■ Task to carry out
Every entry, from first to last, is to be retyped without any alteration.

■ Task material
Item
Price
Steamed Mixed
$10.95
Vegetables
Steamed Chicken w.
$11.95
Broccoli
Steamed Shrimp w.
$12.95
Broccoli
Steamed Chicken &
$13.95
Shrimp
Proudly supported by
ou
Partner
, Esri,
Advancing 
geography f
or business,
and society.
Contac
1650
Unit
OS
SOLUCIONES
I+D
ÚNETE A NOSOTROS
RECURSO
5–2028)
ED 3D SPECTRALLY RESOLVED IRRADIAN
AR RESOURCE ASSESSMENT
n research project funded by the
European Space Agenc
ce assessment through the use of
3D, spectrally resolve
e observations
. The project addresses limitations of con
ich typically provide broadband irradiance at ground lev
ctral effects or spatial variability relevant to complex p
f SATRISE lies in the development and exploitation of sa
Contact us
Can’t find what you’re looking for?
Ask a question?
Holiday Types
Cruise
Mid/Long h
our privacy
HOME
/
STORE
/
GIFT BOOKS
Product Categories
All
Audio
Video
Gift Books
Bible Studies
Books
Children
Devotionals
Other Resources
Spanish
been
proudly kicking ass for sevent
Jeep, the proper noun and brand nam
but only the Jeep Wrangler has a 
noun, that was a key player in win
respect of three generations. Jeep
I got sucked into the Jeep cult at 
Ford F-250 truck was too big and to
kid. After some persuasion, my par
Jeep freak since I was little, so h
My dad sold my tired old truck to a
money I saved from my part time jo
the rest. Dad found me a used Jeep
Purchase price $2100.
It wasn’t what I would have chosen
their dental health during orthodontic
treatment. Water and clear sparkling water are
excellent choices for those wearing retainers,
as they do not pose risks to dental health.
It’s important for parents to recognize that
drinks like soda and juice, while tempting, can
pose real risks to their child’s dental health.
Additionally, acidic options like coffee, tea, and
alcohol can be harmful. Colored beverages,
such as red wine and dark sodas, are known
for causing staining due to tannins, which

■ Answer space
Item
Price
Steamed Mixed
$10.95
Vegetables
Steamed Chicken w.
$11.95
Broccoli
Steamed Shrimp w.
$12.95
Broccoli
Steamed Chicken &
$13.95
Shrimp
Proudly supported by
ou
Partner
, Esri,
Advancing 
geography f
or business,
and society.
Contac
1650
Unit
OS
SOLUCIONES
I+D
ÚNETE A NOSOTROS
RECURSO
5–2028)
ED 3D SPECTRALLY RESOLVED IRRADIAN
AR RESOURCE ASSESSMENT
n research project funded by the
European Space Agenc
ce assessment through the use of
3D, spectrally resolve
e observations
. The project addresses limitations of con
ich typically provide broadband irradiance at ground lev
ctral effects or spatial variability relevant to complex p
f SATRISE lies in the development and exploitation of sa
Contact us
Can’t find what you’re looking for?
Ask a question?
Holiday Types
Cruise
Mid/Long h
our privacy
HOME
/
STORE
/
GIFT BOOKS
Product Categories
All
Audio
Video
Gift Books
Bible Studies
Books
Children
Devotionals
Other Resources
Spanish
been
proudly kicking ass for sevent
Jeep, the proper noun and brand nam
but only the Jeep Wrangler has a 
noun, that was a key player in win
respect of three generations. Jeep
I got sucked into the Jeep cult at 
Ford F-250 truck was too big and to
kid. After some persuasion, my par
Jeep freak since I was little, so h
My dad sold my tired old truck to a
money I saved from my part time jo
the rest. Dad found me a used Jeep
Purchase price $2100.
It wasn’t what I would have chosen
their dental health during orthodontic
treatment. Water and clear sparkling water are
excellent choices for those wearing retainers,
as they do not pose risks to dental health.
It’s important for parents to recognize that
drinks like soda and juice, while tempting, can
pose real risks to their child’s dental health.
Additionally, acidic options like coffee, tea, and
alcohol can be harmful. Colored beverages,
such as red wine and dark sodas, are known
for causing staining due to tannins, which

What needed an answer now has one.